Le sue malinconiche osservazioni furono interrotte dal ritorno del servitore.

– Or bene? – gli chiese.

– Mi duole, illustrissimo…

– Dorme, ho capito; – ripigliò il signor Cesare. – Infatti, sono appena le nove del mattino. Che ora è questa mai, da venire in cerca di un nipote?

– O che, le pare? S'è alzato anzi per tempo e, se non fosse stato un certo negozio, sarebbe anche già andato a fare la sua solita trottata mattutina fuori di porta Pia.

– Anche il cavallo pagheremo; – pensò lo zio, sospirando. – Purchè non sia bolso, come certi cavalli che appoggiavano a noi! Ma allora, – soggiunse ad alta voce, – che cos'è che lo trattiene? —

Il servitore nicchiava un pochettino, ma sorrideva anche, mostrando negli occhi maliziosi il desiderio di farsi cavare i segreti di bocca.

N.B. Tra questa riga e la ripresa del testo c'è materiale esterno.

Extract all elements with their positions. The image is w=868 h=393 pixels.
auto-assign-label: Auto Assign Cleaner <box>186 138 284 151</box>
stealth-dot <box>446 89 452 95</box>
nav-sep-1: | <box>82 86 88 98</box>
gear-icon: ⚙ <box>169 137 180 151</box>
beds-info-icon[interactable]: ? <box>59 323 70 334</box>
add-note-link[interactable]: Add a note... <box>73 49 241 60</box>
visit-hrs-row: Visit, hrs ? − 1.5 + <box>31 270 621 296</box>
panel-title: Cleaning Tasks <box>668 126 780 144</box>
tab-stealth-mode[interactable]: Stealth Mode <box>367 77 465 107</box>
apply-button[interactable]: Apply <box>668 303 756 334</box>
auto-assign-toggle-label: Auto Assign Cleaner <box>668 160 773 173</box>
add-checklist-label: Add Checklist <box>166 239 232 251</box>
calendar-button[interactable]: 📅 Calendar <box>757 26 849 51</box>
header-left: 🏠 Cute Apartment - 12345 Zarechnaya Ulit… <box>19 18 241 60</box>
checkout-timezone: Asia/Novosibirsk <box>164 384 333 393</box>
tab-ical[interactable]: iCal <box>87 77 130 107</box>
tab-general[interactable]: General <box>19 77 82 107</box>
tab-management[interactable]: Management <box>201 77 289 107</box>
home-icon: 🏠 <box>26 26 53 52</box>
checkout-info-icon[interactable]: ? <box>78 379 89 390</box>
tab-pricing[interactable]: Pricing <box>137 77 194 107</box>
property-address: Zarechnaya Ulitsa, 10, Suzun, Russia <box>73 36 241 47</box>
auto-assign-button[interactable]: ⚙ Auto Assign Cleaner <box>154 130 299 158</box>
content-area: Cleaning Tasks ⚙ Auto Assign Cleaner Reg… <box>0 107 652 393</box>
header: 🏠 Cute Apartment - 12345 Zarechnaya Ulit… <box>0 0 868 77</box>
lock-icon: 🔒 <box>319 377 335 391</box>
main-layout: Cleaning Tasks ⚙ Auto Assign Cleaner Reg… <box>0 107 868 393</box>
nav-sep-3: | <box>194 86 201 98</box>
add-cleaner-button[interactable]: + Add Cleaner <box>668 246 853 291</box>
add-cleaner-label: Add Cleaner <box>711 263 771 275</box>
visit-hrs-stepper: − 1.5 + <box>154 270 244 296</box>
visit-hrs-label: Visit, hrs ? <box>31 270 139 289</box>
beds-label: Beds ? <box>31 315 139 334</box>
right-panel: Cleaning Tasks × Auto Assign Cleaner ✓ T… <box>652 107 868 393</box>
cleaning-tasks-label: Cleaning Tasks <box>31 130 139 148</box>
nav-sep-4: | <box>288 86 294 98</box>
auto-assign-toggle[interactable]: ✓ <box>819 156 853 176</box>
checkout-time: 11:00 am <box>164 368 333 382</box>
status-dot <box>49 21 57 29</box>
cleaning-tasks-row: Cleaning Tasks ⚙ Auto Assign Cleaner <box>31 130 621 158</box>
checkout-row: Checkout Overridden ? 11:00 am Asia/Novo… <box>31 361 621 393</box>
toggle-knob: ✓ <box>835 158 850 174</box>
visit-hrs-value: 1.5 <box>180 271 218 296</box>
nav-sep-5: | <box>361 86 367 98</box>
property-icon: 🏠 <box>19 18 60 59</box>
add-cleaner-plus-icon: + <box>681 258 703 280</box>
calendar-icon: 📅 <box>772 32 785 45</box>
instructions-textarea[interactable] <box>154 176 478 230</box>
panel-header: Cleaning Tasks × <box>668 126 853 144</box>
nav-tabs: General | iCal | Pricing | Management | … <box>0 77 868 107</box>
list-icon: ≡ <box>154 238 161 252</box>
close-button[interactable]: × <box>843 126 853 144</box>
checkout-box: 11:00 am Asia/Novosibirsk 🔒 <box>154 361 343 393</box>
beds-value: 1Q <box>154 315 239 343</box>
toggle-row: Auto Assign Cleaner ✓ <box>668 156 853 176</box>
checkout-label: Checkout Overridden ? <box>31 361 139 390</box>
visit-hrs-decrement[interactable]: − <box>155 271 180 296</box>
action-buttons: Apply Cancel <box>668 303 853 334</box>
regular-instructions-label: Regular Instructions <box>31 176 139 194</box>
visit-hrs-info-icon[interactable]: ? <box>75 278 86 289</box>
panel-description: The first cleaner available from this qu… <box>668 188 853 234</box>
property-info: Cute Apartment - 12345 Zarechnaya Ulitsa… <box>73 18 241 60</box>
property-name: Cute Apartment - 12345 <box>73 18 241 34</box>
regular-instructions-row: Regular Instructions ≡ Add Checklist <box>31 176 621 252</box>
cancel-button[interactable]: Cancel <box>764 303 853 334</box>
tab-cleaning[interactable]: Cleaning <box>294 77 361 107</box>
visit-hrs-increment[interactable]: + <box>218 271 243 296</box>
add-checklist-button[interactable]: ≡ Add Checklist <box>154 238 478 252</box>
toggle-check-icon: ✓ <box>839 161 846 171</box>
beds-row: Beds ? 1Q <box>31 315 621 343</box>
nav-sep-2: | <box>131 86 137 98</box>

– Veda, non so se debbo dire… Infine, non ho neanche potuto giungere fino a lui, perchè l'uscio di comunicazione è chiuso.

– Comunicazione! con che!

– Ecco, – ripigliò il servitore con aria di mistero, – con lei, che è suo zio, si può dire. Dev'essere… in conferenza.

– Già, capisco, con qualche pezzo grosso, un avvocato, un collega…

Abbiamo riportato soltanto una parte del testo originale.